What is being asked: Please repeat exactly, and only, the lines from the one containing "janvier), l’" through the end of the records below, with no pictures.

(Material provided)

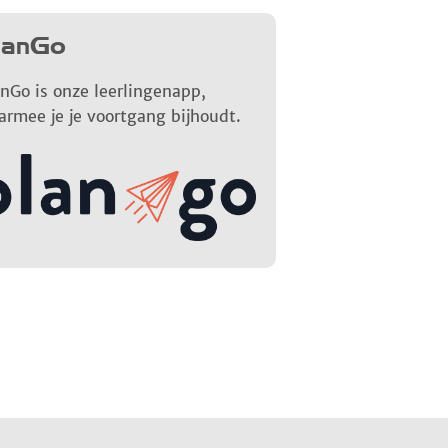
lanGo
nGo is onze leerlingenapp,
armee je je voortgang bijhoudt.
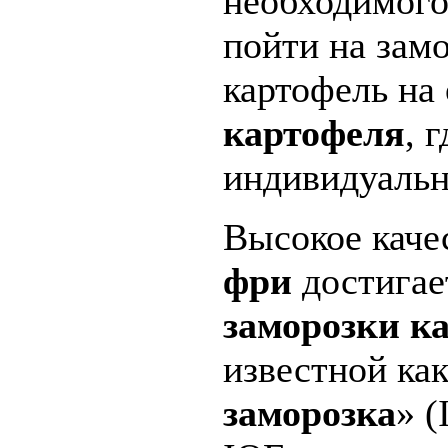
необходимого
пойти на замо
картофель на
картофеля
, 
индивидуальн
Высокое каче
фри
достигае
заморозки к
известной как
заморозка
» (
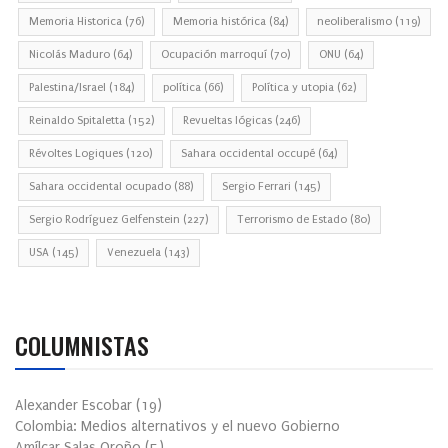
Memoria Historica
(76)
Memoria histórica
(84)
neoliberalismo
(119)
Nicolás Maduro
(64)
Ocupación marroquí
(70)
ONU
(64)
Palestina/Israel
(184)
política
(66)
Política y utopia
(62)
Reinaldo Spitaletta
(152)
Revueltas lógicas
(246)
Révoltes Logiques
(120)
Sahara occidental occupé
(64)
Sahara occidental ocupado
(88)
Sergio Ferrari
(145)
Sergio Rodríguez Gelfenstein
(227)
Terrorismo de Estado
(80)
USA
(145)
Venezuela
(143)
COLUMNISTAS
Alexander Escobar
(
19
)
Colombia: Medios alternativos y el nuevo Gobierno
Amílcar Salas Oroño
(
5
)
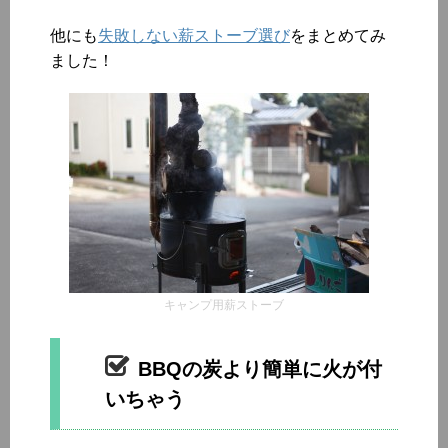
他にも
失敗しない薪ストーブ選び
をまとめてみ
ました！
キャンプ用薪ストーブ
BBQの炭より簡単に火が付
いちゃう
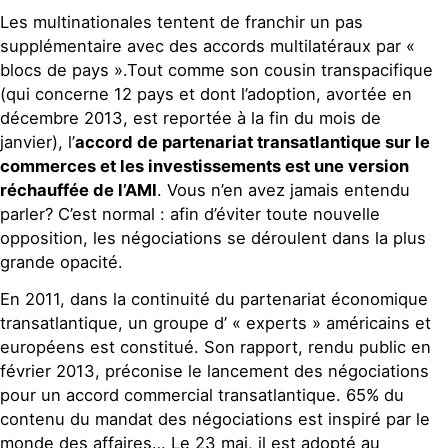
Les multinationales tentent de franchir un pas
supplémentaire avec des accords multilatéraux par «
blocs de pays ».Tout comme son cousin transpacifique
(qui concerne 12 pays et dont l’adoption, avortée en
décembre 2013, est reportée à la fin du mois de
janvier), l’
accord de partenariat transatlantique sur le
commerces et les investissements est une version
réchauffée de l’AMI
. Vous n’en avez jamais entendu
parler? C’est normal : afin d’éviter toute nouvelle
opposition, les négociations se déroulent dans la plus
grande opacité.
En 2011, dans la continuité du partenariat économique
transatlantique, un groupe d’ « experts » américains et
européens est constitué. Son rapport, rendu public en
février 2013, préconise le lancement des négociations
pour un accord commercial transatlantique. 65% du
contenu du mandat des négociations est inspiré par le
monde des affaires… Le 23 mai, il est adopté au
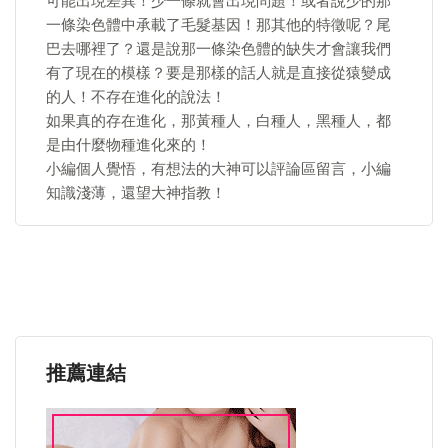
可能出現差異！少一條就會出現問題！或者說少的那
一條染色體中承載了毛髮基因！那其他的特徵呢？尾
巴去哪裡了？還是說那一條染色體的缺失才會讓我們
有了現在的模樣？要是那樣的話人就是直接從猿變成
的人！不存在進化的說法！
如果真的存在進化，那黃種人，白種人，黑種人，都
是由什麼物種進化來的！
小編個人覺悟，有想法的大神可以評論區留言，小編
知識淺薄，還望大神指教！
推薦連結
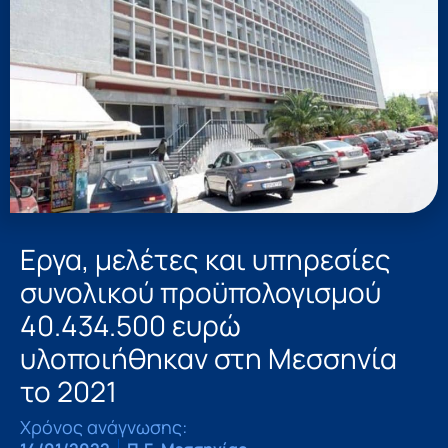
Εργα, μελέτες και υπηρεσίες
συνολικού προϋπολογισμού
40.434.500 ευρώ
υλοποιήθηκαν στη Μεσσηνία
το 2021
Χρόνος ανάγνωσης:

(End Material provided)

Problem solution:
janvier), l’
accord de partenariat transatlantique sur le
commerces et les investissements est une version
réchauffée de l’AMI
. Vous n’en avez jamais entendu
parler? C’est normal : afin d’éviter toute nouvelle
opposition, les négociations se déroulent dans la plus
grande opacité.
En 2011, dans la continuité du partenariat économique
transatlantique, un groupe d’ « experts » américains et
européens est constitué. Son rapport, rendu public en
février 2013, préconise le lancement des négociations
pour un accord commercial transatlantique. 65% du
contenu du mandat des négociations est inspiré par le
monde des affaires… Le 23 mai, il est adopté au
可能出現差異！少一條就會出現問題！或者說少的那
一條染色體中承載了毛髮基因！那其他的特徵呢？尾
巴去哪裡了？還是說那一條染色體的缺失才會讓我們
有了現在的模樣？要是那樣的話人就是直接從猿變成
的人！不存在進化的說法！
如果真的存在進化，那黃種人，白種人，黑種人，都
是由什麼物種進化來的！
小編個人覺悟，有想法的大神可以評論區留言，小編
知識淺薄，還望大神指教！
推薦連結
Εργα, μελέτες και υπηρεσίες
συνολικού προϋπολογισμού
40.434.500 ευρώ
υλοποιήθηκαν στη Μεσσηνία
το 2021
Χρόνος ανάγνωσης:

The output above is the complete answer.